*** Opening of MATERIAL SUPPLIED ***

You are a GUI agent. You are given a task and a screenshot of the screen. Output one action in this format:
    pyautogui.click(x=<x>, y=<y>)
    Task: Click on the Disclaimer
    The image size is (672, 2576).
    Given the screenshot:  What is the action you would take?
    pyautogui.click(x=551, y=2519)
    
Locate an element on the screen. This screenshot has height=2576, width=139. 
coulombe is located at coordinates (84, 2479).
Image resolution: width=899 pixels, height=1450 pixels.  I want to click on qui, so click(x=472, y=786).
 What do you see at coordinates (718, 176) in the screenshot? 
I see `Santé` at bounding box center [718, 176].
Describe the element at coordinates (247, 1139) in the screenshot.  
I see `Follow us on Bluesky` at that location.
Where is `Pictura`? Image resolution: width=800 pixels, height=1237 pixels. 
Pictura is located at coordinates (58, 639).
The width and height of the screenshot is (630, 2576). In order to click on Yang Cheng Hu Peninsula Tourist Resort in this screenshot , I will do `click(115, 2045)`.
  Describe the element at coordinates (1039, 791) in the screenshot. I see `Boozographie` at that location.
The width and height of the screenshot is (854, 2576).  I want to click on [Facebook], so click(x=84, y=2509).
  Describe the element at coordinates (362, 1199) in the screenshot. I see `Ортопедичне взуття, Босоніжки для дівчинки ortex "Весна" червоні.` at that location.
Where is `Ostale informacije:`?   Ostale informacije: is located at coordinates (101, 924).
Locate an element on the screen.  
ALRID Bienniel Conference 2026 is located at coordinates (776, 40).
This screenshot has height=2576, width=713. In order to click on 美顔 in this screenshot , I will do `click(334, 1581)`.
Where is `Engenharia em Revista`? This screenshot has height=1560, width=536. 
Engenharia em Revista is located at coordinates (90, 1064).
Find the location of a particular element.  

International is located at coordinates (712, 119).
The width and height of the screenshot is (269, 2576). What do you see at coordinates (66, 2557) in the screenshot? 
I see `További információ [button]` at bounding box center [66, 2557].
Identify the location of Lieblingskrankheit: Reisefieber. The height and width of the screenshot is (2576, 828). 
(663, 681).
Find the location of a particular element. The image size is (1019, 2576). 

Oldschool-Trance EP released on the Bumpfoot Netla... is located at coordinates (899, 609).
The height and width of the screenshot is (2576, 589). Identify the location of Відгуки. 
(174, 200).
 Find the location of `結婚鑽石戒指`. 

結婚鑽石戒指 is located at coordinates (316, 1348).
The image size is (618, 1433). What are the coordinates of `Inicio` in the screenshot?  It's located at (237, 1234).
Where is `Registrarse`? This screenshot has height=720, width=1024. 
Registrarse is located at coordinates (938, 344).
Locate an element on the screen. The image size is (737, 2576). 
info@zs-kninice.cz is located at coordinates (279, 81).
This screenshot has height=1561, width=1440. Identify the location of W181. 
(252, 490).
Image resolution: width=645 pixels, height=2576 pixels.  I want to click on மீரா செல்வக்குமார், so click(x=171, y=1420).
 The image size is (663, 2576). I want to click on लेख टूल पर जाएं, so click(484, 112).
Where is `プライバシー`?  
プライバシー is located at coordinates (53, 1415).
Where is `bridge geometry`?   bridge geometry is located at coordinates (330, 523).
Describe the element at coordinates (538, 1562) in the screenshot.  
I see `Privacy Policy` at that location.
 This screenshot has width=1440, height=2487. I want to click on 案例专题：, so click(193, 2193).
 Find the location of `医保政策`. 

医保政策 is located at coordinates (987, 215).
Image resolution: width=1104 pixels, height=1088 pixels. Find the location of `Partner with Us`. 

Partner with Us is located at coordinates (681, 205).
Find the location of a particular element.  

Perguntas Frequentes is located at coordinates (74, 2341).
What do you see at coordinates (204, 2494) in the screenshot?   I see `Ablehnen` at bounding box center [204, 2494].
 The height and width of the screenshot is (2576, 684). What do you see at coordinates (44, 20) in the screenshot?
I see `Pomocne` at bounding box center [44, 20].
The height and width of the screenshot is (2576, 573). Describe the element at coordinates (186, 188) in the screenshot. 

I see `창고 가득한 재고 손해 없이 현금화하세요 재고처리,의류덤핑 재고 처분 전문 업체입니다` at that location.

*** Close of MATERIAL SUPPLIED ***

WHAT NEEDS TO BE DONE =
Each entry above has to be duplicated exactly as it stands.

TASK RESPONSE =
You are a GUI agent. You are given a task and a screenshot of the screen. Output one action in this format:
    pyautogui.click(x=<x>, y=<y>)
    Task: Click on the Disclaimer
    The image size is (672, 2576).
    Given the screenshot:  What is the action you would take?
    pyautogui.click(x=551, y=2519)
    
Locate an element on the screen. This screenshot has height=2576, width=139. 
coulombe is located at coordinates (84, 2479).
Image resolution: width=899 pixels, height=1450 pixels.  I want to click on qui, so click(x=472, y=786).
 What do you see at coordinates (718, 176) in the screenshot? 
I see `Santé` at bounding box center [718, 176].
Describe the element at coordinates (247, 1139) in the screenshot.  
I see `Follow us on Bluesky` at that location.
Where is `Pictura`? Image resolution: width=800 pixels, height=1237 pixels. 
Pictura is located at coordinates (58, 639).
The width and height of the screenshot is (630, 2576). In order to click on Yang Cheng Hu Peninsula Tourist Resort in this screenshot , I will do `click(115, 2045)`.
  Describe the element at coordinates (1039, 791) in the screenshot. I see `Boozographie` at that location.
The width and height of the screenshot is (854, 2576).  I want to click on [Facebook], so click(x=84, y=2509).
  Describe the element at coordinates (362, 1199) in the screenshot. I see `Ортопедичне взуття, Босоніжки для дівчинки ortex "Весна" червоні.` at that location.
Where is `Ostale informacije:`?   Ostale informacije: is located at coordinates (101, 924).
Locate an element on the screen.  
ALRID Bienniel Conference 2026 is located at coordinates (776, 40).
This screenshot has height=2576, width=713. In order to click on 美顔 in this screenshot , I will do `click(334, 1581)`.
Where is `Engenharia em Revista`? This screenshot has height=1560, width=536. 
Engenharia em Revista is located at coordinates (90, 1064).
Find the location of a particular element.  

International is located at coordinates (712, 119).
The width and height of the screenshot is (269, 2576). What do you see at coordinates (66, 2557) in the screenshot? 
I see `További információ [button]` at bounding box center [66, 2557].
Identify the location of Lieblingskrankheit: Reisefieber. The height and width of the screenshot is (2576, 828). 
(663, 681).
Find the location of a particular element. The image size is (1019, 2576). 

Oldschool-Trance EP released on the Bumpfoot Netla... is located at coordinates (899, 609).
The height and width of the screenshot is (2576, 589). Identify the location of Відгуки. 
(174, 200).
 Find the location of `結婚鑽石戒指`. 

結婚鑽石戒指 is located at coordinates (316, 1348).
The image size is (618, 1433). What are the coordinates of `Inicio` in the screenshot?  It's located at (237, 1234).
Where is `Registrarse`? This screenshot has height=720, width=1024. 
Registrarse is located at coordinates (938, 344).
Locate an element on the screen. The image size is (737, 2576). 
info@zs-kninice.cz is located at coordinates (279, 81).
This screenshot has height=1561, width=1440. Identify the location of W181. 
(252, 490).
Image resolution: width=645 pixels, height=2576 pixels.  I want to click on மீரா செல்வக்குமார், so click(x=171, y=1420).
 The image size is (663, 2576). I want to click on लेख टूल पर जाएं, so click(484, 112).
Where is `プライバシー`?  
プライバシー is located at coordinates (53, 1415).
Where is `bridge geometry`?   bridge geometry is located at coordinates (330, 523).
Describe the element at coordinates (538, 1562) in the screenshot.  
I see `Privacy Policy` at that location.
 This screenshot has width=1440, height=2487. I want to click on 案例专题：, so click(193, 2193).
 Find the location of `医保政策`. 

医保政策 is located at coordinates (987, 215).
Image resolution: width=1104 pixels, height=1088 pixels. Find the location of `Partner with Us`. 

Partner with Us is located at coordinates (681, 205).
Find the location of a particular element.  

Perguntas Frequentes is located at coordinates (74, 2341).
What do you see at coordinates (204, 2494) in the screenshot?   I see `Ablehnen` at bounding box center [204, 2494].
 The height and width of the screenshot is (2576, 684). What do you see at coordinates (44, 20) in the screenshot?
I see `Pomocne` at bounding box center [44, 20].
The height and width of the screenshot is (2576, 573). Describe the element at coordinates (186, 188) in the screenshot. 

I see `창고 가득한 재고 손해 없이 현금화하세요 재고처리,의류덤핑 재고 처분 전문 업체입니다` at that location.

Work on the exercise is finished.